Big lies are told by governments, politicians, and corporations to avoid
responsibility, cast blame on the innocent, win elections, disguise
intent, create chaos, and gain power and wealth. Big lies are as old as
civilization. They corrupt public understanding and discourse, turn
science upside down, and reinvent history. They prevent humanity from
addressing critical challenges. They perpetuate injustices. They
destabilize the world.
The modern age has provided ever-more-effective ways of spreading lies,
but it has also given us the scientific method, which is the most
effective tool for finding what is true. In the book's final chapter,
Kurlansky reveals ways to deconstruct an allegation.
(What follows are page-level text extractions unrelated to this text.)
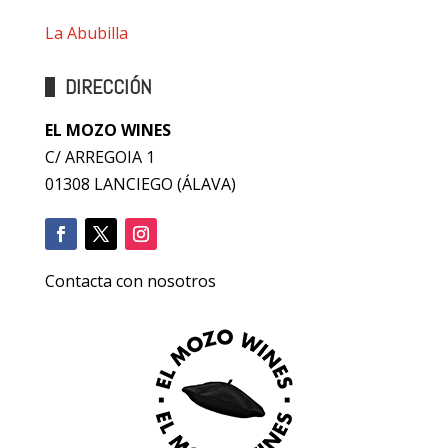
La Abubilla
DIRECCIÓN
EL MOZO WINES
C/ ARREGOIA 1
01308 LANCIEGO (ÁLAVA)
Contacta con nosotros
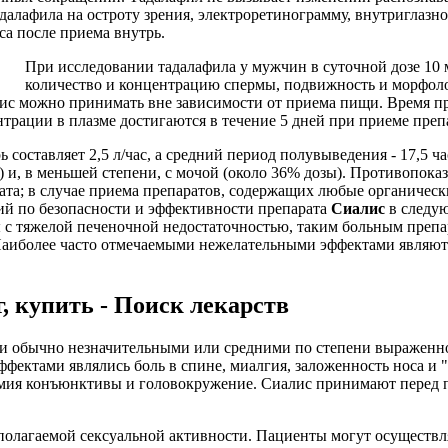
далафила на остроту зрения, электроретинограмму, внутриглазно
са после приема внутрь.
При исследовании тадалафила у мужчин в суточной дозе 10 
количество и концентрацию спермы, подвижность и морфоло
лис можно принимать вне зависимости от приема пищи. Время п
трации в плазме достигаются в течение 5 дней при приеме препа
 составляет 2,5 л/час, а средний период полувыведения - 17,5 
) и, в меньшей степени, с мочой (около 36% дозы). Противопок
ата; в случае приема препаратов, содержащих любые органическ
й по безопасности и эффективности препарата
Сиалис
в следую
ы с тяжелой печеночной недостаточностью, таким больным препа
аиболее часто отмечаемыми нежелательными эффектами являются
, купить - Поиск лекарств
ыли обычно незначительными или средними по степени выражен
ктами являлись боль в спине, миалгия, заложенность носа и "
иперемия конъюнктивы и головокружение. Сиалис принимают перед
полагаемой сексуальной активности. Пациенты могут осуществля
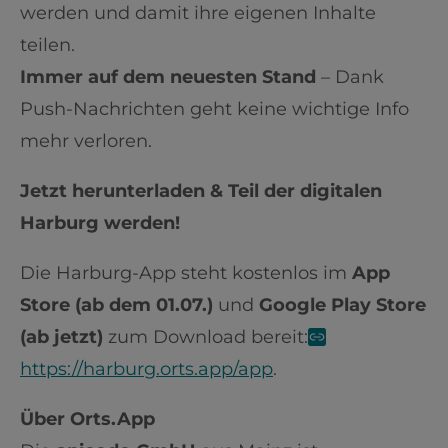
werden und damit ihre eigenen Inhalte
teilen.
Immer auf dem neuesten Stand
– Dank
Push-Nachrichten geht keine wichtige Info
mehr verloren.
Jetzt herunterladen & Teil der digitalen
Harburg werden!
Die Harburg-App steht kostenlos im
App
Store (ab dem 01.07.)
und
Google Play Store
(ab jetzt)
zum Download bereit:
https://harburg.orts.app/app
.
Über Orts.App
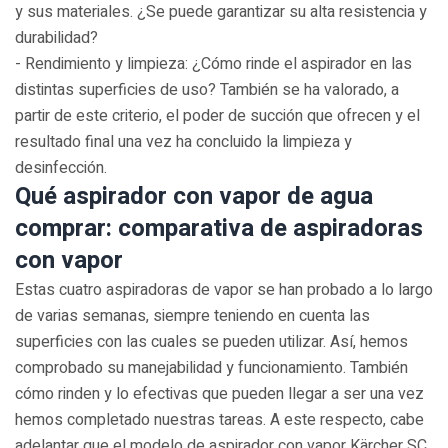
y sus materiales. ¿Se puede garantizar su alta resistencia y
durabilidad?
- Rendimiento y limpieza: ¿Cómo rinde el aspirador en las
distintas superficies de uso? También se ha valorado, a
partir de este criterio, el poder de succión que ofrecen y el
resultado final una vez ha concluido la limpieza y
desinfección.
Qué aspirador con vapor de agua
comprar: comparativa de aspiradoras
con vapor
Estas cuatro aspiradoras de vapor se han probado a lo largo
de varias semanas, siempre teniendo en cuenta las
superficies con las cuales se pueden utilizar. Así, hemos
comprobado su manejabilidad y funcionamiento. También
cómo rinden y lo efectivas que pueden llegar a ser una vez
hemos completado nuestras tareas. A este respecto, cabe
adelantar que el modelo de aspirador con vapor Kärcher SC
A scientific theory
has to be testable, and so does an allegation.
BIG LIES soars across history: alighting on the "noble lies" of
Socrates and Plato; Nero blaming Christians for the burning of Rome; the
great injustices of the Middle Ages; the big lies of Stalin and Hitler
and their terrible consequences; the reckless lies of contemporary
demagogues, which are amplified through social media; lies against women
and Jews are two examples in the long history of "othering" the
vulnerable for personal gain; up to the equal-opportunity spotlight in
America.
"Belief is a choice," Kurlansky writes, "and honesty begins in each of
us. A lack of caring what is true or false is the undoing of democracy.
The alternative to truth is a corrupt state in which the loudest voices
and most seductive lies confer power and wealth on grifters and
oligarchs. We cannot achieve a healthy planet for all the world's people
if we do not keep asking what is true."